- Developer: Game Collage
- Release: September 12, 2011
- Platform: iPad
- Type: Education Book
- Website: gamecollage.com

= Bobo Explores Light =

2011 educational book app for the iPad

Bobo Explores Light is an education book app for iPad that introduces children to light and light related topics. It was released in September 2011. Bobo was developed by Game Collage in collaboration with journalist Bob Tedeschi, creator and author of The New York Times weekly App Smart column. In 2012, Bobo Explores Light won an Apple Design Award. The app was discontinued in the face of IOS platform changes that would have required a complete coding revision.

== Features ==
The main character is a friendly, humorous robot named Bobo who helps kids learn about the science of light. He serves as guide throughout the 21 chapters exploring light-related subjects such as lighting, bioluminescence, lasers, refraction and the human eye. Targeted for school-aged children, the app presents interactive elements, supplementary videos, articles, animations and trivia.

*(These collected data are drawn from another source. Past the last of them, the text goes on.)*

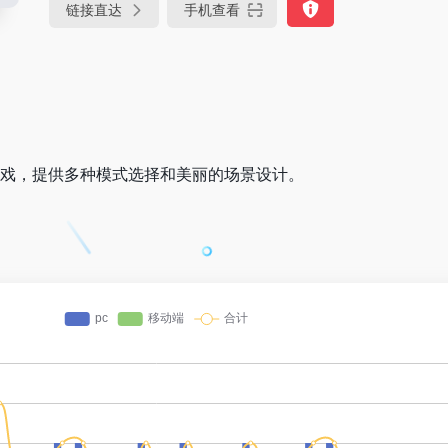
链接直达
手机查看
游戏，提供多种模式选择和美丽的场景设计。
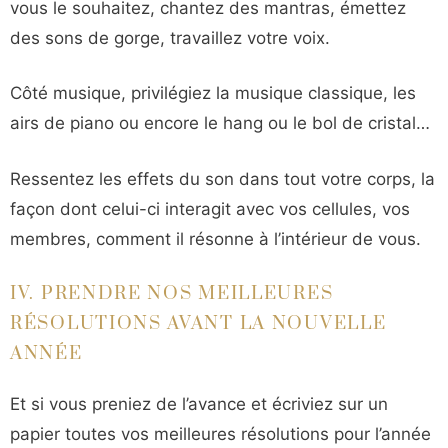
vous le souhaitez, chantez des mantras, émettez
des sons de gorge, travaillez votre voix.
Côté musique, privilégiez la musique classique, les
airs de piano ou encore le hang ou le bol de cristal…
Ressentez les effets du son dans tout votre corps, la
façon dont celui-ci interagit avec vos cellules, vos
membres, comment il résonne à l’intérieur de vous.
IV. PRENDRE NOS MEILLEURES
RÉSOLUTIONS AVANT LA NOUVELLE
ANNÉE
Et si vous preniez de l’avance et écriviez sur un
papier toutes vos meilleures résolutions pour l’année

== Development and release ==

A screenshot explaining photosynthesis. Bobo, the main character, explains the principles of photosynthesis using an interactive animation.

In 2010 Tedeschi came up with the idea to write about the process of developing and publishing an app. He teamed up with app developer Juraj Hlavac and illustrator Dean MacAdam and together they developed Bobo Explores Light over a six-month period. Tedeschi has credited Hlavac with executing the most difficult task of the development process—-namely, coding the entire app in accordance with the trio's highly-ambitious vision. When the app launched, in order to avoid preferential treatment from Apple and other journalists, Tedeschi used the pseudonym Craig Fusco.

The app was released in September 12, 2011 for iPad, under the books category.

== Recognition ==
Upon launch it was noted by Apple as iPad App of the Week, receiving positive press. It reached first place in the US top iPad book sales in the same month. In June 2012, Apple presented the 2012 Apple Design Awards at the WWDC, selecting Bobo Explores Light as one of the iPad winners.